That is fine, but I think you haven't given a single reason or example as to how iTunes is hampered by Windows, nor did you address my compliants about the management of the music folder. Furthermore I find your "oh, if you only knew the power of smart playlists" stuff a bit condescending. I use smart playlists all the time, but, again, the features of smart playlists are limited. Set me up a smart playlist to break out which account was used to purchase which iTMS song. You can't do it. Why not? The data is right there. As you said, we are way OT here, but I can list many more shortcomings in iTunes. I think your "Windows hampers iTunes" statement is unfounded and simplistic.


----------



## SpankyInChicago (May 13, 2005)

cheer said:


> It won't automatically add music files added to directories that I've previously added to iTunes, so if I add new files, I have to manually add them (or re-add the directory, I suppose). Since I have multiple people getting music from a centralized source, I have to keep a "music log" file updated so people know what has been added, and everyone has to remember the last time they updated their libraries so they know what to add


Ha. Exactly what I was saying. Glad I am not the only one.


----------



## cheer (Nov 13, 2005)

TyroneShoes said:


> My comment about command-line vs. loop programming might have been a mixed metaphor, in that I still think the basic philosophy of each is directly central to Windows thinking vs. Apple thinking, respectively. CL stuff is indeed flexible for those who use it in a professional capacity, but that was exactly why the Mac OS has always been so appealing, is that you don't have to be a professional to use it yet it can still quite often run rings around "professional" Windows-type applications. It is not dumbed-down, it's dumbed-up, by which I mean it gives the best experience no matter what your experience or intelligence level. And that is precisely due to proper ergonomic design, which is rare outside of Apple and Tivo, not that either is perfect.

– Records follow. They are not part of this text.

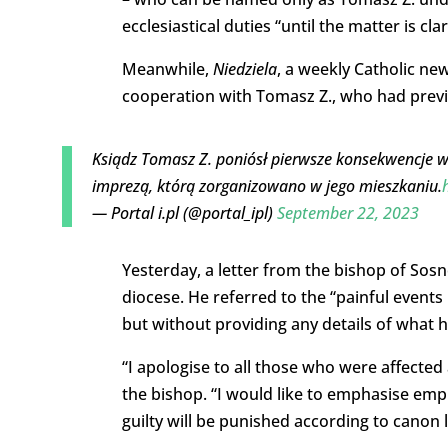
ecclesiastical duties “until the matter is clar
Meanwhile,
Niedziela
, a weekly Catholic ne
cooperation with Tomasz Z., who had previou
Ksiądz Tomasz Z. poniósł pierwsze konsekwencje w 
imprezą, którą zorganizowano w jego mieszkaniu.
— Portal i.pl (@portal_ipl)
September 22, 2023
Yesterday, a letter from the bishop of Sosn
diocese. He referred to the “painful event
but without providing any details of what h
“I apologise to all those who were affected
the bishop. “I would like to emphasise emph
guilty will be punished according to canon la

I agree that Apple, like Tivo, has done amazing things with intuitive, ergonomic design, but it is axiomatic that if there are fewer choices available, then there is less flexibility.

You can argue that making some choices available to most folk causes more harm than good. You can argue that it's possible to make more sensible choices for the end user via well-crafted algorithms and UI design. But you cannot argue that removing choices adds overall flexibility.

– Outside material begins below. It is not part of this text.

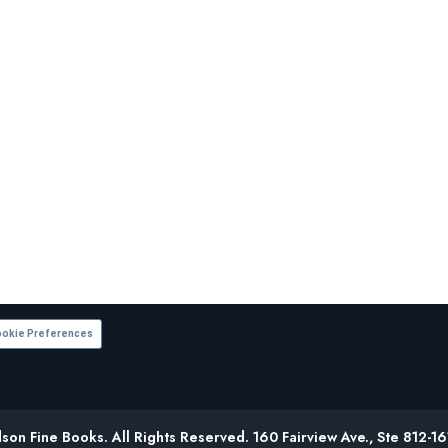
okie Preferences
on Fine Books. All Rights Reserved. 160 Fairview Ave., Ste 812-1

Thing is, that's fine for most people. Most people really don't want all of the knobs. Way back in the day, only enthusiasts had graphic equalizers and reel-to-reel decks on their stereo racks, because most people were fine with just treble/bass and normal 120μs bias cassette. 

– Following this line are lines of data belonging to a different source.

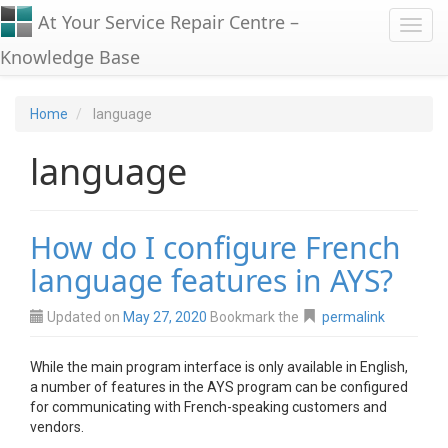
At Your Service Repair Centre –
Toggl
Knowledge Base
Home
language
language
How do I configure French
language features in AYS?
Updated on
May 27, 2020
Bookmark the
permalink
While the main program interface is only available in English,
a number of features in the AYS program can be configured
for communicating with French-speaking customers and
vendors.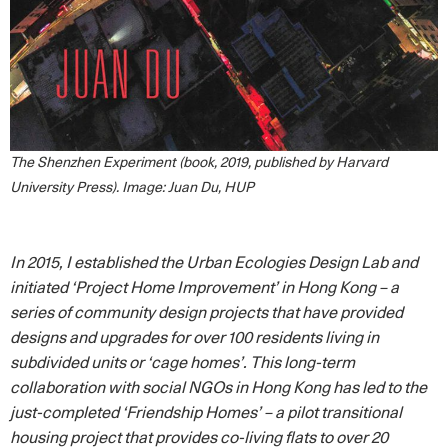
The Shenzhen Experiment (book, 2019, published by Harvard
University Press). Image: Juan Du, HUP
In 2015, I established the Urban Ecologies Design Lab and
initiated ‘Project Home Improvement’ in Hong Kong – a
series of community design projects that have provided
designs and upgrades for over 100 residents living in
subdivided units or ‘cage homes’. This long-term
collaboration with social NGOs in Hong Kong has led to the
just-completed ‘Friendship Homes’ – a pilot transitional
housing project that provides co-living flats to over 20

For items about which I am an enthusiast, I want all the knobs. This is a combination of my understanding of all of the underlying aspects of whatever we're talking about and a touch of hubris (I can adjust this better than any preset).

For anyone who isn't an enthusiast, the knobs are a waste and are more likely to hose things up. If smart developers can craft algorithms that make the best choices in most cases, so much the better.


> iTunes becomes significantly more complex with multiple users and multiple libraries, but that's kind of opposite of the theory of "personal" computers. For a single user, most of the problems you face are fixed by preference settings "Keep iTunes Music Folder Organized" and "Copy Files to iTunes Folder when adding songs to library". "Consolidate Library" fixes even more of that,


No, that doesn't fix anything of the sort. I have all my music on a central network share. That's where I want it to stay. Copying all of the music to my laptop's iTunes folder is exactly what I don't want. Having iTunes re-organize my music files is also what I don't want. Non-iTunes-enabled devices access this music (Tivos, hacked Xboxen, etc.) and I have it organized to make this easy.

iTunes simply won't do what I want it to do. There's no real option, aside from...


> and manual syncing is an option, at least.


Right, but it's an all-or-nothing proposition. Now I have to manually sync over every new file, which I don't want either. What I actually want is for iTunes to autosync ADDS but not deletes. Seems simple, but isn't doable so far as I can tell.


> Plus, there is networked library sharing which precludes the need for all songs to be resident in all libraries. iTunes, like all Apple software, does not limit choices through ergonomic arrogance, but just like Tivo, complexity and power sometimes means inevitable tradeoffs, which is why NO computer or PVR is perfect.


Well I think you could ask twenty people what ergonomic arrogance is and get twenty different answers. To a power user, anything that eliminates choice could be construed as ergonomically arrogant, even if realistically the choice was worthless. I do agree about your last statement though, and it reminds me of something a really smart Tivo enthusiast (not me, obviously) said: "All PVRs are half-assed; Tivos are just less half-assed than most."


----------



## sluciani (Apr 21, 2003)

No direct access to CC on/off. I'm not hearing-impaired, but sometimes someone says something unitelligible that I'd like to understand. For those that are hearing-impaired, like a friend of mine, I find it unconscionable that there is no simple way to just press a button, or combination of buttons, on the remote to turn them on and off to a preset CC preference that could logically be buried under the video menu.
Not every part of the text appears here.